L'appelante qui demande la réformation du jugement sur ce point soutient n'avoir pas commis de faute et démontré que son emprunteur ne justifiait pas d'un préjudice réel dès lors qu'il bénéficiait d'une installation parfaitement fonctionnelle ; qu'au demeurant on ne voit pas ce qui justifierait après sa privation de son droit à restitution du capital prêté qu'elle soit également condamnée au paiement de dommages et intérêts, l'éventuel préjudice, s'il était retenu, étant déjà réparé par cette privation.

L'intimé qui, sur les conséquences de la nullité des contrats, soutient que son préjudice qui découle directement de l'absence de vérification, est équivalent au capital emprunté et l'analyse en une perte de chance de ne pas contracter, ne soutient une demande d'indemnisation qu'à hauteur du montant déjà réglé arrêté au 20 mai 2025 sans compensation avec la restitution du capital prêté, à actualiser au jour de l'arrêt, déjà prononcée ci-dessus.

S'il demande la confirmation du jugement 'pour le surplus' il n'articule donc aucun moyen au soutien de la confirmation de la condamnation du prêteur à lui payer en outre une somme de 5 000 euros en indemnisation d'une perte de chance de contracter.

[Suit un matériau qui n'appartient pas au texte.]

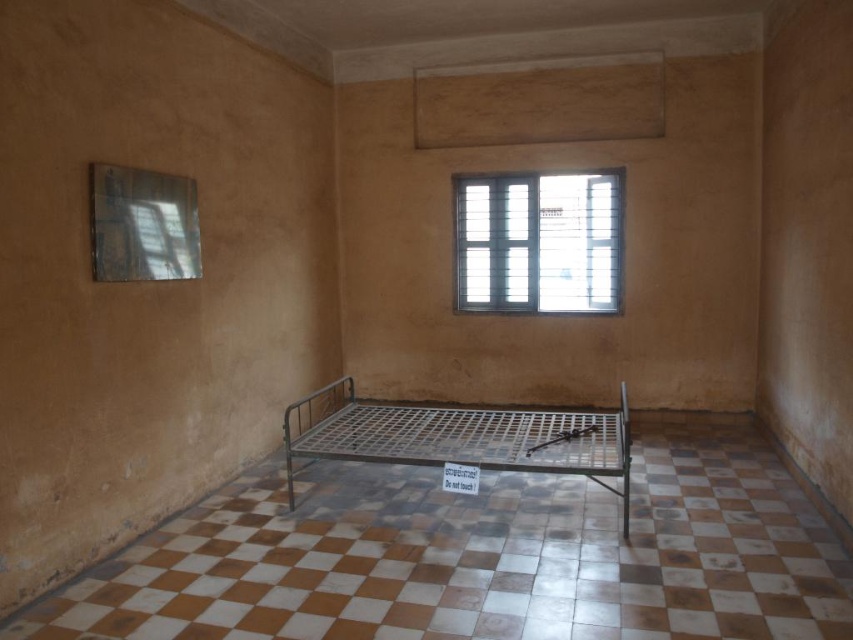 Between clear glass window at upper center and metallic grid bed at center, which one has more height?

clear glass window at upper center is taller.

You are a GUI agent. You are given a task and a screenshot of the screen. Output one action in this format:
    pyautogui.click(x=<x>, y=<y>)
    Task: Click on the clear glass window at upper center
    The image size is (853, 640).
    Given the screenshot: What is the action you would take?
    pyautogui.click(x=538, y=241) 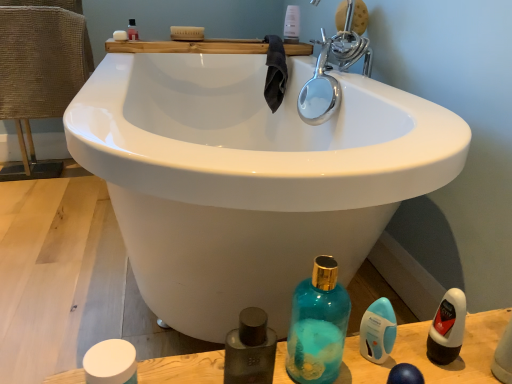 Where is `vacant region below burlap-textured chair at left (from a real-world perspective)`? This screenshot has width=512, height=384. vacant region below burlap-textured chair at left (from a real-world perspective) is located at coordinates (44, 167). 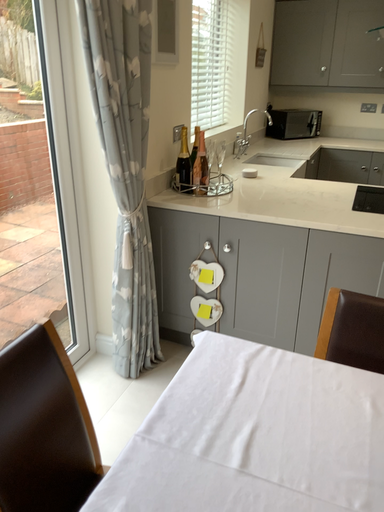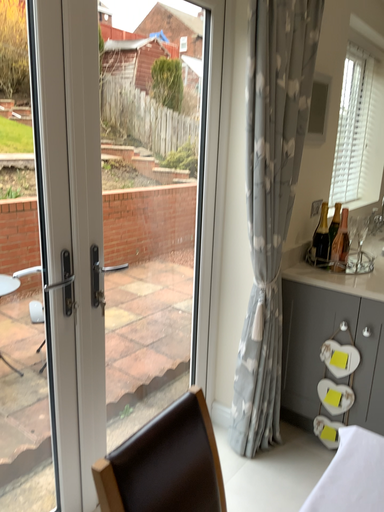 Question: Which way did the camera rotate in the video?

Choices:
 (A) rotated right
 (B) rotated left

Answer: (B) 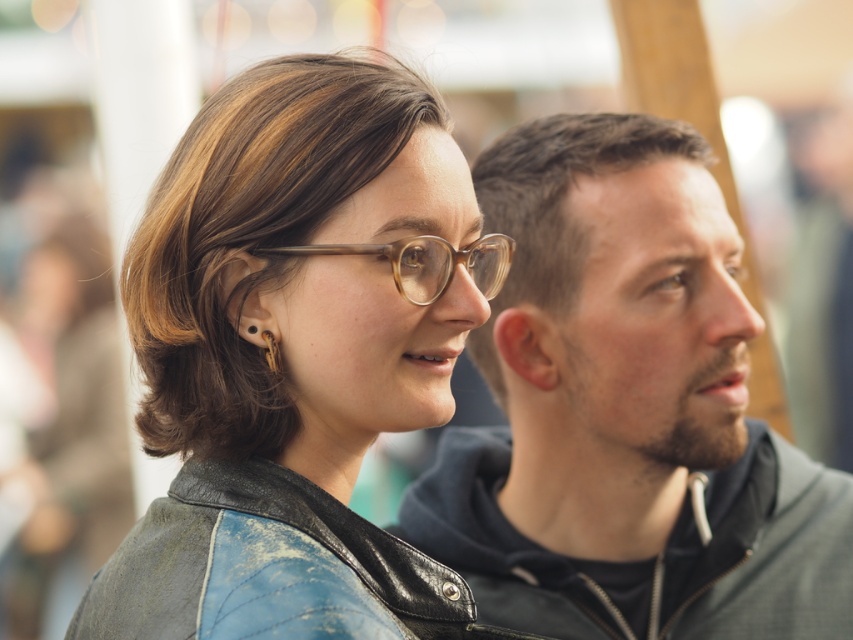 Does leather jacket at upper left have a greater width compared to matte gray hoodie at center?

In fact, leather jacket at upper left might be narrower than matte gray hoodie at center.

This screenshot has width=853, height=640. What do you see at coordinates (294, 355) in the screenshot? I see `leather jacket at upper left` at bounding box center [294, 355].

Where is `leather jacket at upper left`? The height and width of the screenshot is (640, 853). leather jacket at upper left is located at coordinates (294, 355).

Which of these two, leather jacket at upper left or translucent amber eyeglasses at center, stands shorter?

With less height is translucent amber eyeglasses at center.

Does leather jacket at upper left appear over translucent amber eyeglasses at center?

Incorrect, leather jacket at upper left is not positioned above translucent amber eyeglasses at center.

Is point (352, 621) positioned before point (488, 298)?

Yes, point (352, 621) is closer to viewer.

You are a GUI agent. You are given a task and a screenshot of the screen. Output one action in this format:
    pyautogui.click(x=<x>, y=<y>)
    Task: Click on the leather jacket at upper left
    This screenshot has width=853, height=640.
    Given the screenshot: What is the action you would take?
    pyautogui.click(x=294, y=355)

Is matte gray hoodie at center to the left of translucent amber eyeglasses at center from the viewer's perspective?

Incorrect, matte gray hoodie at center is not on the left side of translucent amber eyeglasses at center.

Can you confirm if matte gray hoodie at center is thinner than translucent amber eyeglasses at center?

In fact, matte gray hoodie at center might be wider than translucent amber eyeglasses at center.

Is point (558, 561) positioned after point (473, 268)?

Yes, point (558, 561) is behind point (473, 268).

The image size is (853, 640). I want to click on matte gray hoodie at center, so click(x=625, y=410). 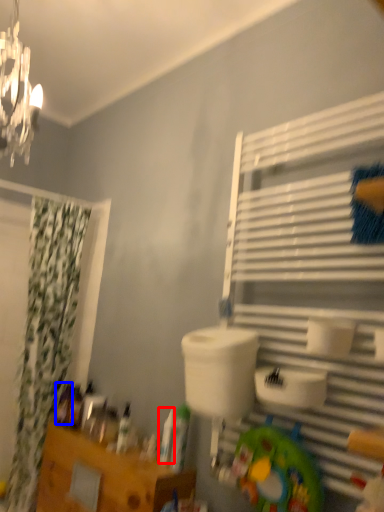 Question: Which object is closer to the camera taking this photo, toiletry (highlighted by a red box) or toiletry (highlighted by a blue box)?

Choices:
 (A) toiletry
 (B) toiletry

Answer: (A) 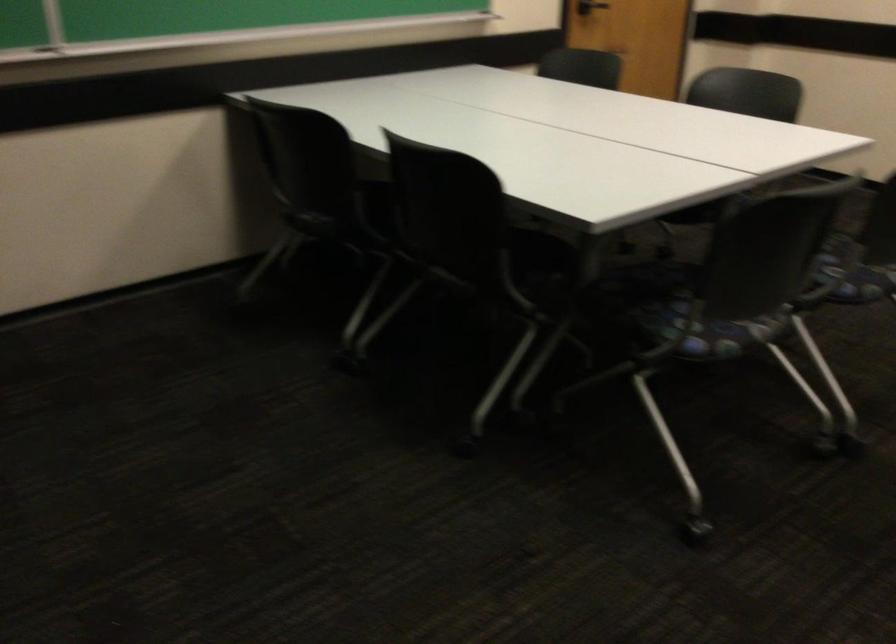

La réparation intégrale du préjudice doit se faire sans perte ni profit pour la victime.

Le jugement est donc infirmé en ce qu'il a condamné l'établissement prêteur outre à rembourser à l'emprunteur le montant des échéances déjà réglées, à lui payer la somme de 5000 euros au titre d'un préjudice de perte de chance de ne pas contracter en lien de causalité avec les mêmes manquements.

* dépens et article 700

Le jugement est confirmé en ses dispositions relatives aux dépens et à l'article 700.

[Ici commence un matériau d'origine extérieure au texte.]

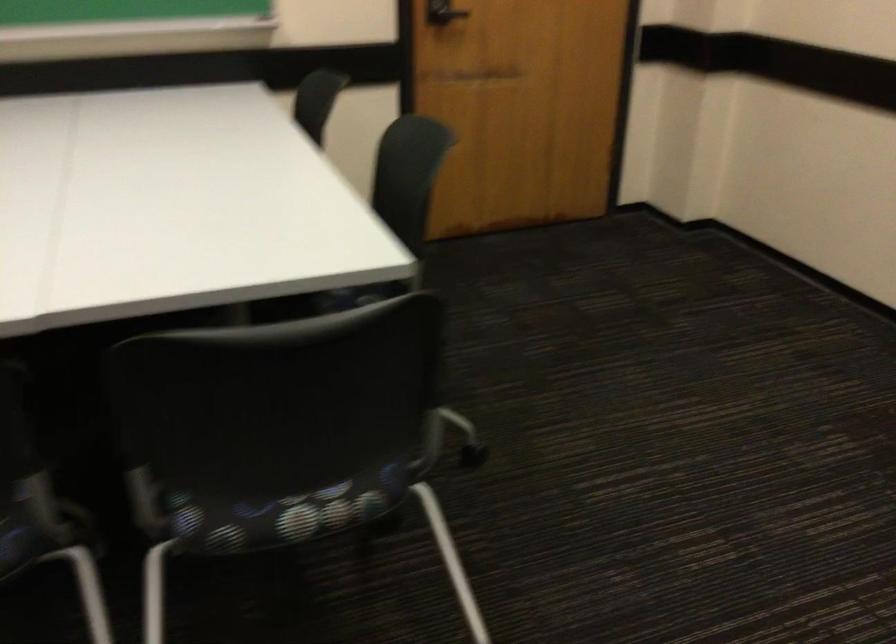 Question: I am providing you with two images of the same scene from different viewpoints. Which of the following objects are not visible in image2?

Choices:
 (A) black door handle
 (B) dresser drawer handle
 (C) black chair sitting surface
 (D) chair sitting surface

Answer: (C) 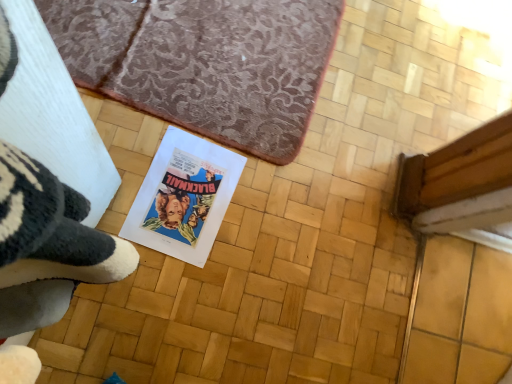 Where is `free spot above matte paper book at center (from a real-world perspective)`? This screenshot has height=384, width=512. free spot above matte paper book at center (from a real-world perspective) is located at coordinates [185, 198]. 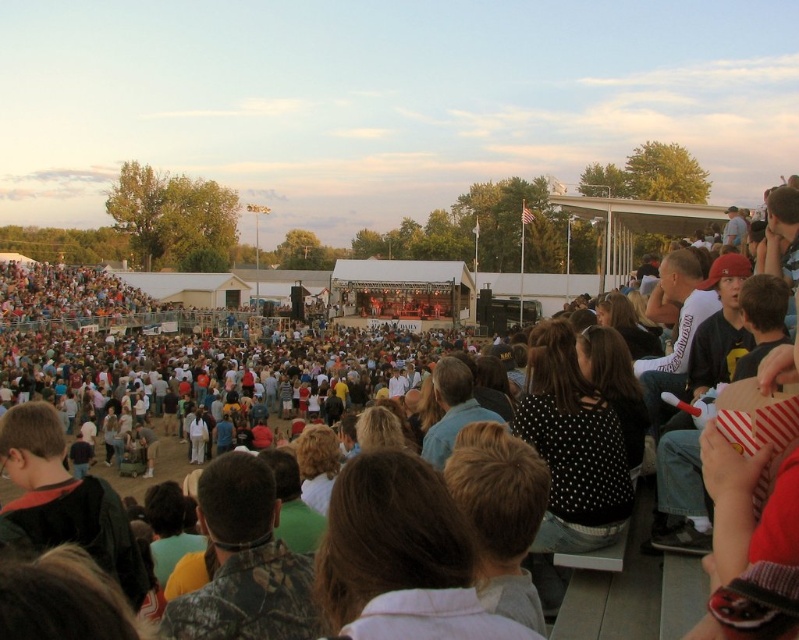 Does point (113, 381) lie behind point (454, 440)?

That is True.

Which is below, matte black stage at center or dark brown hair at center?

dark brown hair at center

Locate an element on the screen. matte black stage at center is located at coordinates (211, 385).

Identify the location of matte black stage at center. tap(211, 385).

Can you confirm if matte black stage at center is positioned to the left of camouflage shirt at center?

Correct, you'll find matte black stage at center to the left of camouflage shirt at center.

Who is taller, matte black stage at center or camouflage shirt at center?

matte black stage at center

At what (x,y) coordinates should I click in order to perform the action: click on matte black stage at center. Please return your answer as a coordinate pair (x, y). The height and width of the screenshot is (640, 799). Looking at the image, I should click on (211, 385).

Does dark brown hair at center appear over white cotton shirt at center?

Correct, dark brown hair at center is located above white cotton shirt at center.

Is dark brown hair at center wider than white cotton shirt at center?

Yes, dark brown hair at center is wider than white cotton shirt at center.

Is point (450, 397) positioned behind point (205, 438)?

No, (450, 397) is closer to viewer.

Where is `dark brown hair at center`? This screenshot has width=799, height=640. dark brown hair at center is located at coordinates (452, 410). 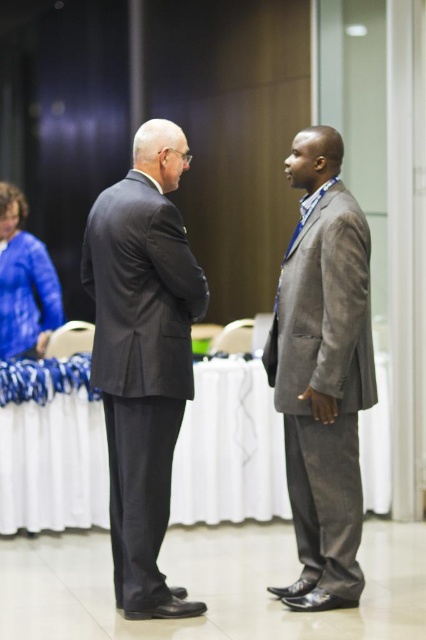 Does dark gray suit at center have a greater height compared to gray suit at center?

Incorrect, dark gray suit at center's height is not larger of gray suit at center's.

Which is below, dark gray suit at center or gray suit at center?

dark gray suit at center

The image size is (426, 640). What do you see at coordinates (143, 356) in the screenshot?
I see `dark gray suit at center` at bounding box center [143, 356].

Identify the location of dark gray suit at center. This screenshot has height=640, width=426. (143, 356).

What do you see at coordinates (322, 372) in the screenshot? I see `gray suit at center` at bounding box center [322, 372].

Which is more to the left, gray suit at center or blue fabric jacket at upper left?

From the viewer's perspective, blue fabric jacket at upper left appears more on the left side.

Is point (327, 572) positioned after point (31, 289)?

No.

This screenshot has height=640, width=426. Identify the location of gray suit at center. (322, 372).

Can you confirm if dark gray suit at center is shorter than blue fabric jacket at upper left?

In fact, dark gray suit at center may be taller than blue fabric jacket at upper left.

Which is below, dark gray suit at center or blue fabric jacket at upper left?

dark gray suit at center

Consider the image. Who is more distant from viewer, (129, 532) or (31, 241)?

The point (31, 241) is behind.

Where is `dark gray suit at center`? Image resolution: width=426 pixels, height=640 pixels. dark gray suit at center is located at coordinates (143, 356). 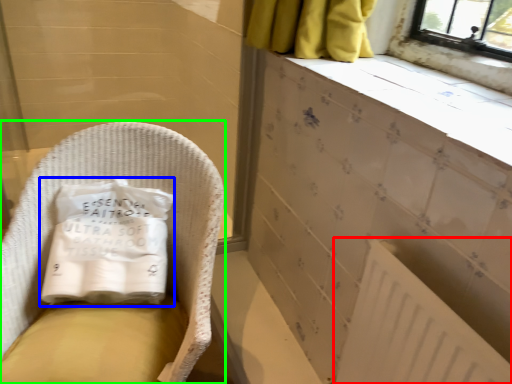 Question: Which is nearer to the radiator (highlighted by a red box)? material (highlighted by a blue box) or furniture (highlighted by a green box).

Choices:
 (A) material
 (B) furniture

Answer: (B) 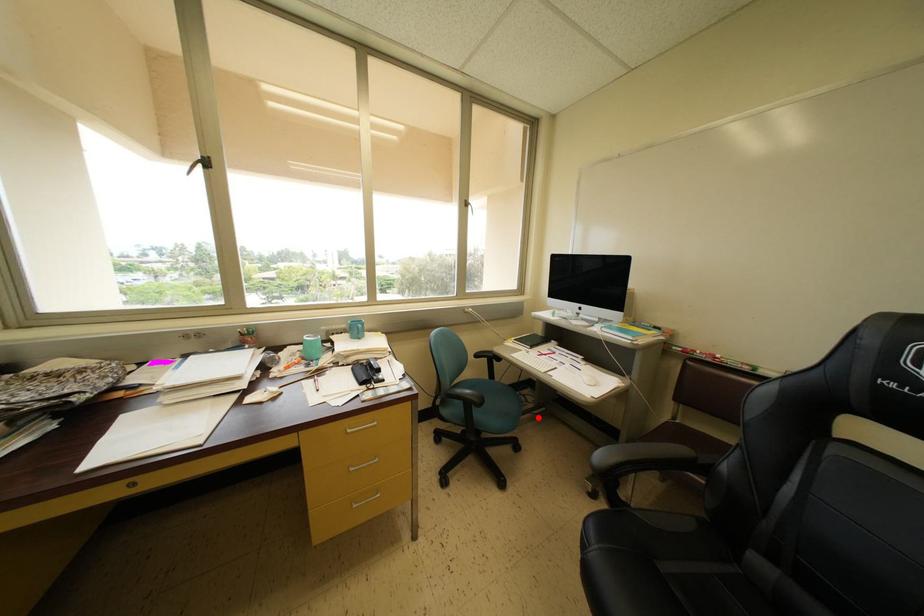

Succombant principalement à l'instance, l'appelante est condamnée à en supporter les dépens, en application des dispositions de l'article 696 du code de procédure civile et déboutée de ses demandes sur le fondement de l'article 700 du code de procédure civile.

La demande de condamnation solidaire de la Selas OCMJ représentée par Me [S] [X] en qualité de mandataire liquidateur et de la société BNP Paribas Consumer Finance au paiement ' à M. [A] [D] et Mme [N] [D]' de la somme de 4 000 euros au titre de l'article 700 du code de procédure civile est rejetée.

PAR CES MOTIFS

La cour,

Confirme le jugement sauf en ce qu'il a condamné la société BNP Paribas Personal Finance à rembourser à M. [O] [L] les sommes de

- 6 573,17 euros correspondant aux sommes arrêtées dans le tableau d'amortissement au 20 avril 2023, sauf à parfaire

- 5 000 euros en réparation du préjudice subi du fait de la perte de chance de ne pas contracter

Statuant à nouveau et y ajoutant,

Condamne la société Agence Française pour la Maîtrise de l'Energie représentée par son mandataire liquidateur la Selas OCMJ à restituer à M. [O] [L] la somme de 11 900 euros en remboursement du prix de vente du matériel objet du bon de commande n°5838 du 31 octobre 2017,

Condamne M. [O] [L] à restituer à la société Agence Française pour la Maîtrise de l'Energie représentée par son mandataire liquidateur la Selas OCMJ le matériel objet de ce bon de commande,

Condamne la société BNP Personal Finance à rembourser à M. [O] [L] la somme de 10'272,95 euros, montant des échéances déjà payées du crédit annulé actualisé au jour où la cour statue soit au 20 février 2026 date d'exigibilité de la dernière échéance, avec intérêts au taux légal à compter du présent arrêt,

Condamne la société BNP Personal Finance aux dépens d'appel

Déboute M. [O] [L] de sa demande par application des dispositions de l'article 700 du code de procédure civile.